───── Data extract

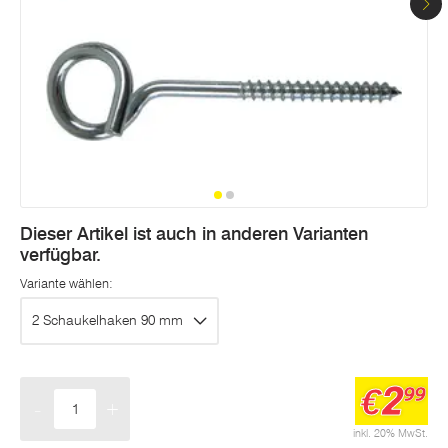
Dieser Artikel ist auch in anderen Varianten
verfügbar.
Variante wählen:
2 Schaukelhaken 90 mm
2
€
99
-
+
Menge
inkl. 20% MwSt.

──────────

Task objective -> Output the entries exactly and keep every picture out of them.

Answer to the problem ->
Dieser Artikel ist auch in anderen Varianten
verfügbar.
Variante wählen:
2 Schaukelhaken 90 mm
2
€
99
-
+
Menge
inkl. 20% MwSt.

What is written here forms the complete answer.